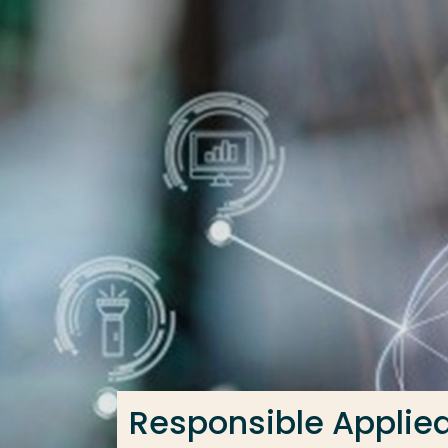
Ga direct naar de content
Veel gezocht
Opleiding
Contact
Responsible Applie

▶ **REQUIRED ACTION**
In this exercise, set down all of the data exactly, without the pictures.

▶ **ANSWER SPACE**
Ga direct naar de content
Veel gezocht
Opleiding
Contact
Responsible Applie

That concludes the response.